Big Data School

Saturday, May 21, 2016

How to setup standalone instance of Apache Kafka 0.9.0.1 on localhost for Mac OS X?



Apache Kafka is distributed Message Broker which would also for reading messages in a sequential manner maintaining the order in which a message has arrived.

If also allows multiple read of message by way of partitions. So if we have a 4 partition topic it would allow 4 threads to read the messages in parallel. However its the job of the developer to make sure that the messages for the same entity goes in a sequential manner to the same thread instead of a different thread. Kafka does this by having a message key. So if we send an entity E1 with key Key1  with time T1, if another message of E1 comes at Time T2 its the developer responsibility to give the same Key 1 so that the messages are read in the order by a thread namely E1 T1 first and then E1 T2 next and so on.

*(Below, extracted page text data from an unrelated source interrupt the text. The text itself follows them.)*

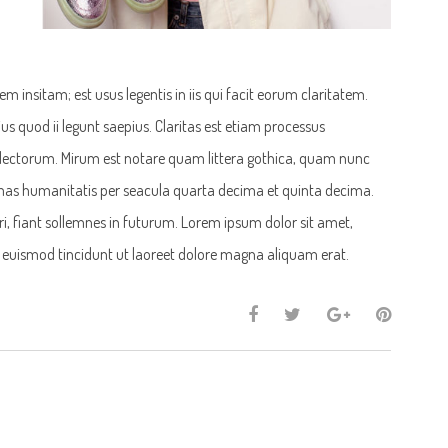
 insitam; est usus legentis in iis qui facit eorum claritatem.
us quod ii legunt saepius. Claritas est etiam processus
ectorum. Mirum est notare quam littera gothica, quam nunc
as humanitatis per seacula quarta decima et quinta decima.
, fiant sollemnes in futurum. Lorem ipsum dolor sit amet,
 euismod tincidunt ut laoreet dolore magna aliquam erat.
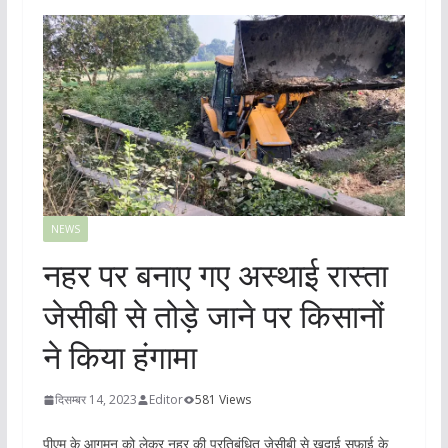
NEWS
नहर पर बनाए गए अस्थाई रास्ता
जेसीबी से तोड़े जाने पर किसानों
ने किया हंगामा
दिसम्बर 14, 2023
Editor
581 Views
पीएम के आगमन को लेकर नहर की प्रतिबंधित जेसीबी से खुदाई सफ़ाई के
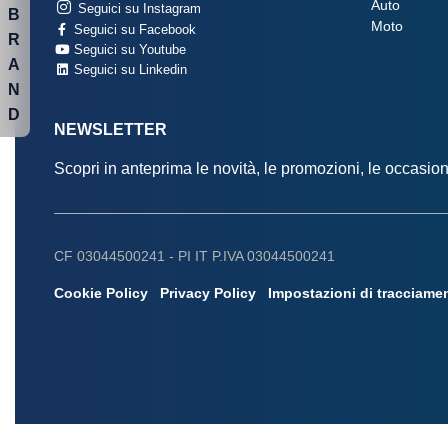
Auto
Seguici su Instagram
B
Moto
Seguici su Facebook
R
Seguici su Youtube
A
Seguici su Linkedin
N
D
NEWSLETTER
Scopri in anteprima le novità, le promozioni, le occasi
CF 03044500241 -
PI IT P.IVA 03044500241
Cookie Policy
Privacy Policy
Impostazioni di tracciame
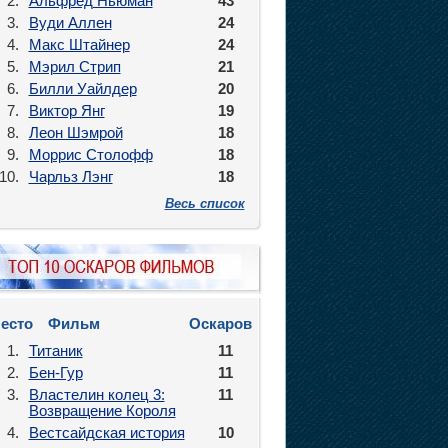
2.
Альфред Ньюман
43
3.
Вуди Аллен
24
4.
Макс Штайнер
24
5.
Мэрил Стрип
21
6.
Билли Уайлдер
20
7.
Виктор Янг
19
8.
Леон Шэмрой
18
9.
Моррис Столофф
18
10.
Чарльз Лэнг
18
Весь список
есто
Фильм
Оскаров
1.
Титаник
11
2.
Бен-Гур
11
3.
Властелин колец 3:
11
Возвращение Короля
4.
Вестсайдская история
10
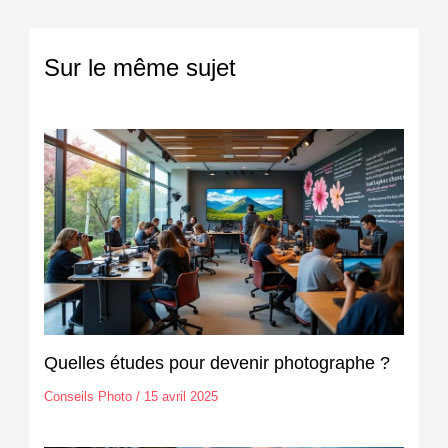
Sur le même sujet
Quelles études pour devenir photographe ?
Conseils Photo
/
15 avril 2025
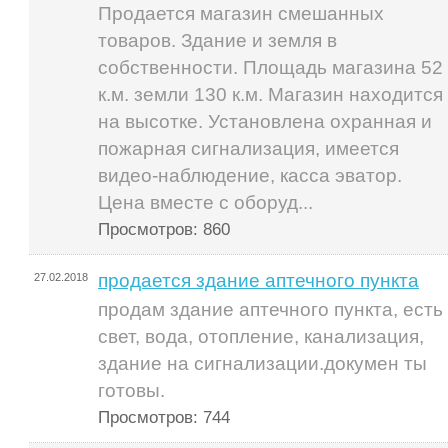
Продается магазин смешанных
товаров. Здание и земля в
собственности. Площадь магазина 52
к.м. земли 130 к.м. Магазин находится
на высотке. Установлена охранная и
пожарная сигнализация, имеется
видео-наблюдение, касса эватор.
Цена вместе с оборуд...
Просмотров: 860
продается здание аптечного пункта
27.02.2018
продам здание аптечного пункта, есть
свет, вода, отопление, канализация,
здание на сигнализации.докумен ты
готовы.
Просмотров: 744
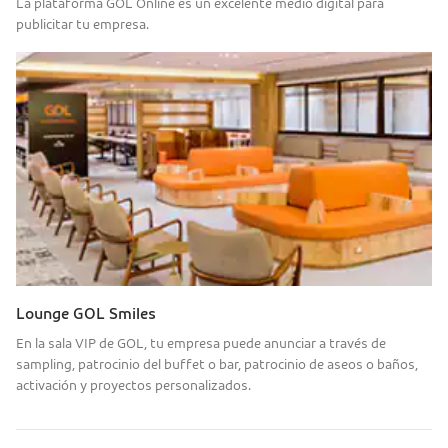
La plataforma GOL Online es un excelente medio digital para
publicitar tu empresa.
Lounge GOL Smiles
En la sala VIP de GOL, tu empresa puede anunciar a través de
sampling, patrocinio del buffet o bar, patrocinio de aseos o baños,
activación y proyectos personalizados.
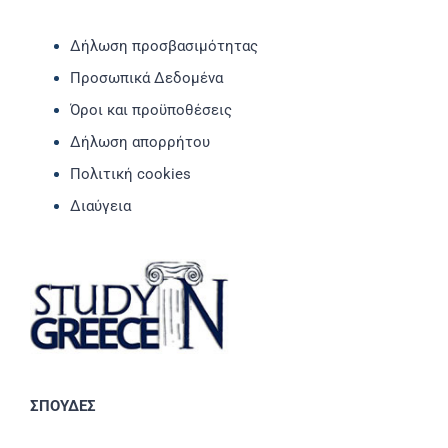
Δήλωση προσβασιμότητας
Προσωπικά Δεδομένα
Όροι και προϋποθέσεις
Δήλωση απορρήτου
Πολιτική cookies
Διαύγεια
ΣΠΟΥΔΕΣ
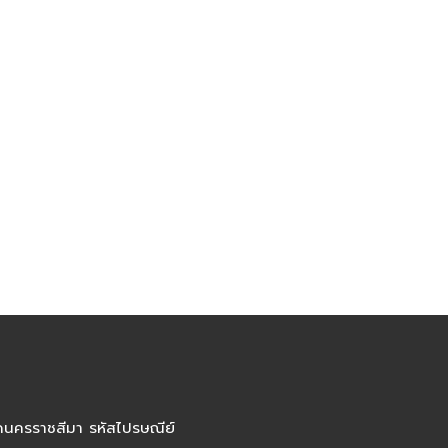
ัดนครราชสีมา รหัสไปรษณีย์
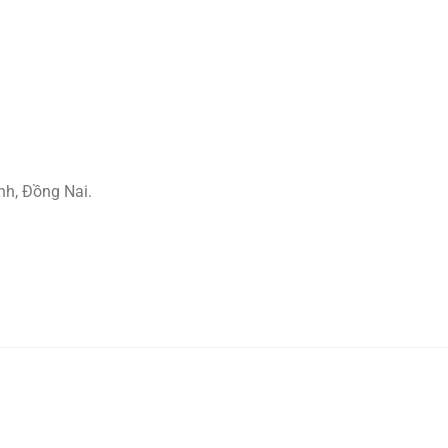
nh, Đồng Nai.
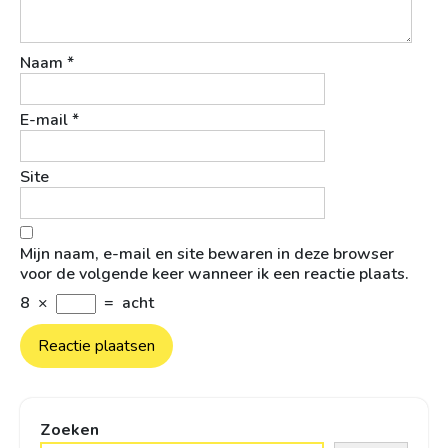
Naam
*
E-mail
*
Site
Mijn naam, e-mail en site bewaren in deze browser
voor de volgende keer wanneer ik een reactie plaats.
8
×
=
acht
Zoeken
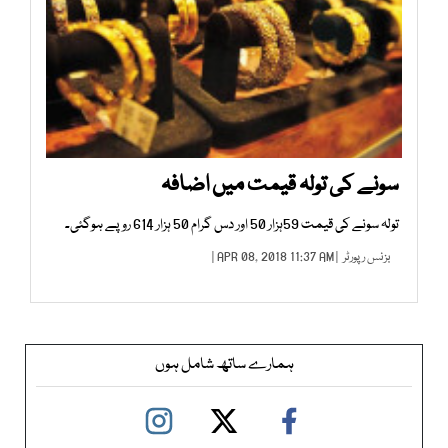
سونے کی تولہ قیمت میں اضافہ
تولہ سونے کی قیمت 59ہزار 50 اور دس گرام 50 ہزار 614 روپے ہوگئی۔
بزنس رپورٹر
| APR 08, 2018 11:37 AM |
ہمارے ساتھ شامل ہوں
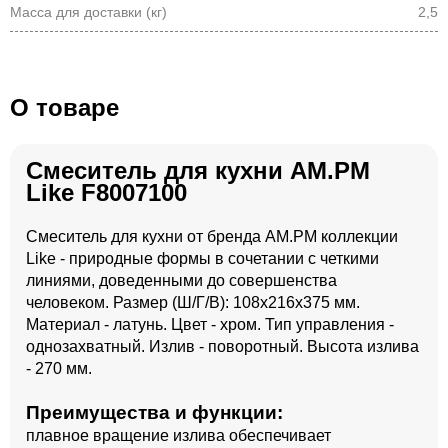
Масса для доставки (кг)
2,5
О товаре
Смеситель для кухни AM.PM
Like F8007100
Смеситель для кухни от бренда AM.PM коллекции
Like - природные формы в сочетании с четкими
линиями, доведенными до совершенства
человеком. Размер (Ш/Г/В): 108x216x375 мм.
Материал - латунь. Цвет - хром. Тип управления -
однозахватный. Излив - поворотный. Высота излива
- 270 мм.
Преимущества и функции:
плавное вращение излива обеспечивает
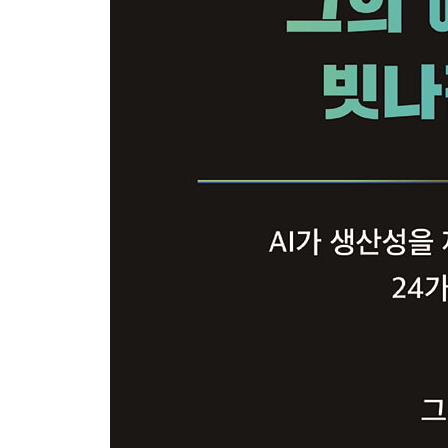
13장. AI 이후 ‘기술’의 미래
14장. AI 이후 ‘에너지’의 미래
15장. AI 이후 ‘의료’의 미래
16장. AI 이후 ‘교육’의 미래
17장. AI 이후 ‘비즈니스’의 미래
18장. AI 이후 ‘도시’의 미래
4부. AI 이후의 미래 전략
19장. AI 이후 미래는 미래학자의 몫
20장. AI 이후, 미래를 읽는 네 가지 방법
21장. 연결된 세계 그리고 분열된 사회
22장. 리더는 어디서부터 시작해야 하는가
23장. 기업 이사회의 역할은 바뀌어야 한다
24장. AI가 전쟁의 균형을 바꾼다
감사의 말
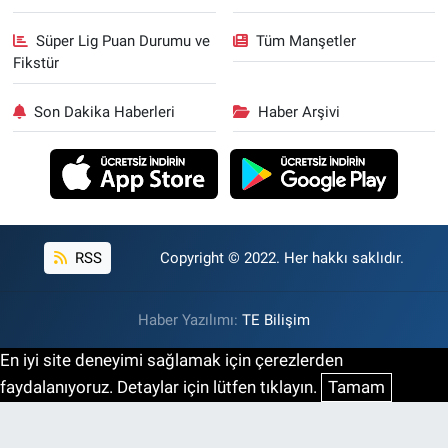
Süper Lig Puan Durumu ve
Tüm Manşetler
Fikstür
Son Dakika Haberleri
Haber Arşivi
RSS
Copyright © 2022. Her hakkı saklıdır.
Haber Yazılımı:
TE Bilişim
En iyi site deneyimi sağlamak için çerezlerden
faydalanıyoruz. Detaylar için lütfen tıklayın.
Tamam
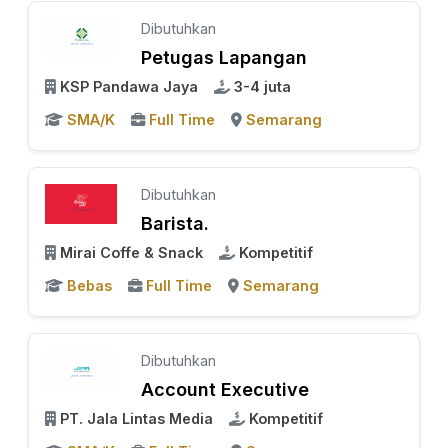
Dibutuhkan
Petugas Lapangan
KSP Pandawa Jaya
3-4 juta
SMA/K
Full Time
Semarang
Dibutuhkan
Barista.
Mirai Coffe & Snack
Kompetitif
Bebas
Full Time
Semarang
Dibutuhkan
Account Executive
PT. Jala Lintas Media
Kompetitif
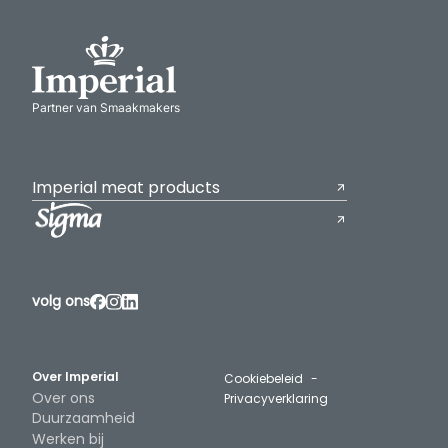
Partner van Smaakmakers
Imperial meat products
volg ons
Over Imperial
Cookiebeleid
Over ons
Privacyverklaring
Duurzaamheid
Werken bij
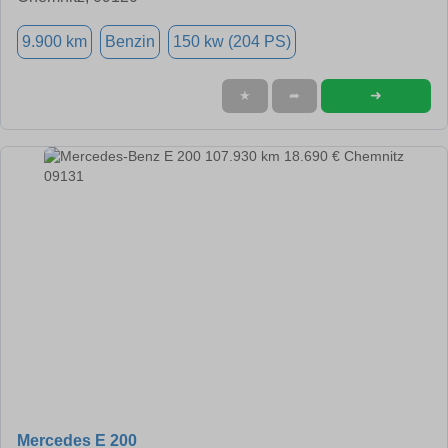
9.900 km
Benzin
150 kw (204 PS)
➜
★
➦
Mercedes E 200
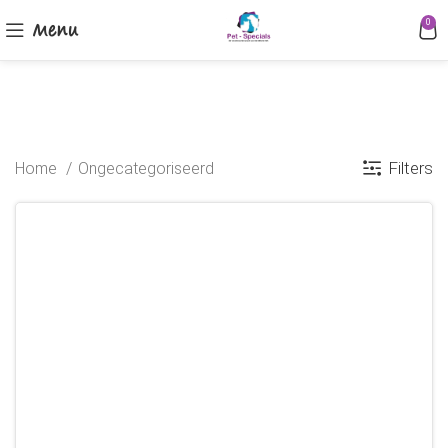
Menu
0
Ongecategoriseerd
Filters
Home
Ongecategoriseerd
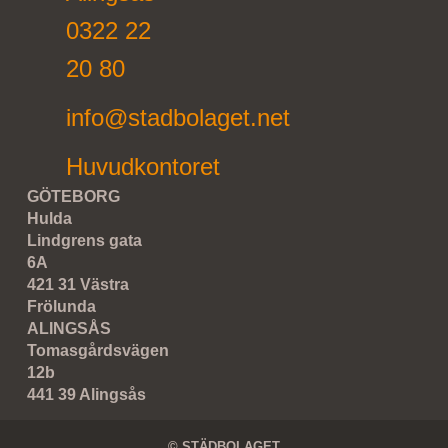
0322 22
20 80
info@stadbolaget.net
Huvudkontoret
GÖTEBORG
Hulda
Lindgrens gata
6A
421 31 Västra
Frölunda
ALINGSÅS
Tomasgårdsvägen
12b
441 39 Alingsås
© STÄDBOLAGET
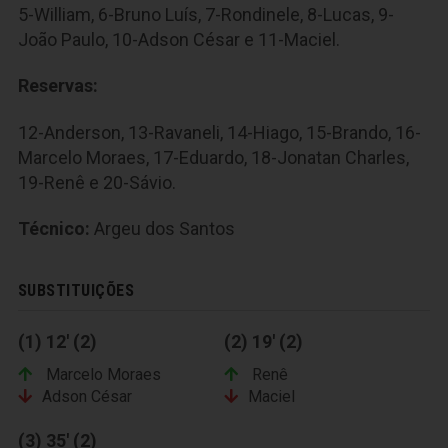
5-William, 6-Bruno Luís, 7-Rondinele, 8-Lucas, 9-
João Paulo, 10-Adson César e 11-Maciel.
Reservas:
12-Anderson, 13-Ravaneli, 14-Hiago, 15-Brando, 16-
Marcelo Moraes, 17-Eduardo, 18-Jonatan Charles,
19-Renê e 20-Sávio.
Técnico:
Argeu dos Santos
SUBSTITUIÇÕES
(1) 12' (2)
(2) 19' (2)
Marcelo Moraes
Renê
Adson César
Maciel
(3) 35' (2)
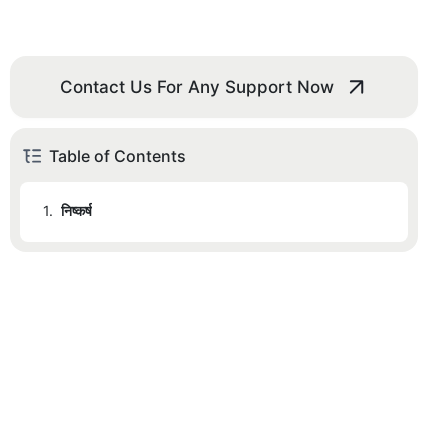
Contact Us For Any Support Now
Table of Contents
1.
निष्कर्ष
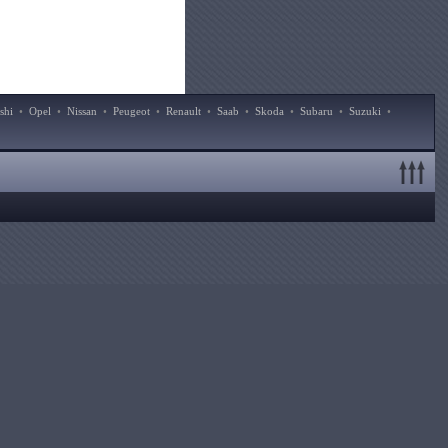
shi
•
Opel
•
Nissan
•
Peugeot
•
Renault
•
Saab
•
Skoda
•
Subaru
•
Suzuki
•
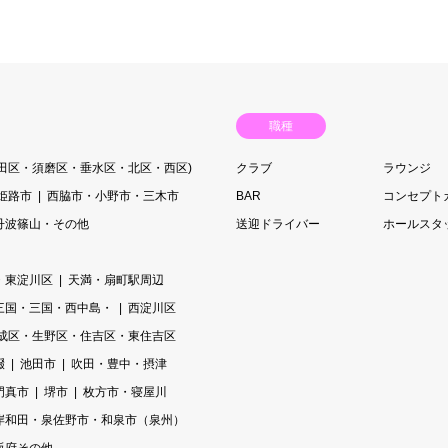
職種
長田区・須磨区・垂水区・北区・西区)
クラブ
ラウンジ
姫路市
西脇市・小野市・三木市
BAR
コンセプト
丹波篠山・その他
送迎ドライバー
ホールスタ
・東淀川区
天満・扇町駅周辺
三国・三国・西中島・
西淀川区
成区・生野区・住吉区・東住吉区
畷
池田市
吹田・豊中・摂津
門真市
堺市
枚方市・寝屋川
岸和田・泉佐野市・和泉市（泉州）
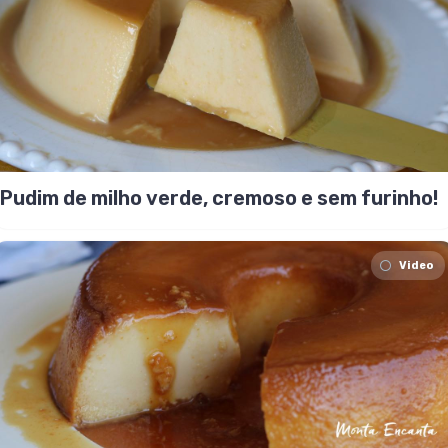
Pudim de milho verde, cremoso e sem furinho!
Video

1. You have admin privileges for your development box

2. Make sure Java 7 or 8 is installed and configured as default as discussed in How to install Java 7 and Java 8 in Mac OS X

3. Make sure Apache Zookeeper standalone is installed as specified in How to setup standalone instance of Apache Zookeeper 3.4.6 on localhost for Mac OS X?
//create a folder for kafka under the /usr/local directory
cd /usr/local
sudo mkdir kafka

//create the data cum log directory for kafka under the var/lib
cd /var/lib
sudo mkdir kafka

//download kafka
wget http://apache.claz.com/kafka/0.9.0.1/kafka_2.11-0.9.0.1.tgz

//unpack the file
tar xzf kafka_2.11-0.9.0.1.tgz


//move the kafka installation to the usr/local/kafka from the download directory
mv kafka_2.11-0.9.0.1 /usr/local/kafka/

//switch to the kafka directory
cd /usr/local/kafka/kafka_2.11-0.9.0.1/


//switch to the config directory
cd config

edit the config file and change the following

vi server.properties

#The broker Id should be unique 
broker.id=1

#change data cum log directory to
log.dirs=/var/lib/kafka

#include the zookeeper servers
zookeeper.connect=YOURMACHOSTNAME.local:2181

#Since this is a dev machine allow a topic to be deleted
delete.topic.enable=true

//save the file
:wq

//move to the kafka root
cd /usr/local/kafka/kafka_2.11-0.9.0.1

//start kafka broker
bin/kafka-server-start.sh config/server.properties >/dev/null &

//if you need to stop
kill processid

//check if the process is running
ps -a | grep kafka

//or use jps
jps

How to setup standalone instance of Apache Zookeeper 3.4.6 on localhost for Mac OS X?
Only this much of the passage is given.